_PROBLEM STATEMENT_.
As soon as the line containing "ception for the" appears, copy it and every following line word for word until the records end.

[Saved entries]
________

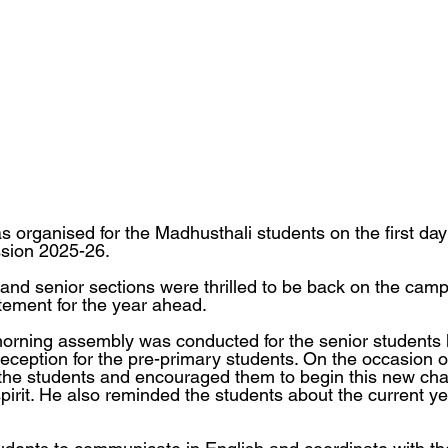
 organised for the Madhusthali students on the first day 
ssion 2025-26.
and senior sections were thrilled to be back on the campu
ement for the year ahead.
orning assembly was conducted for the senior students 
ception for the pre-primary students. On the occasion o
the students and encouraged them to begin this new cha
rit. He also reminded the students about the current year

________

_WRITTEN RESPONSE_.
ception for the pre-primary students. On the occasion o
the students and encouraged them to begin this new cha
rit. He also reminded the students about the current year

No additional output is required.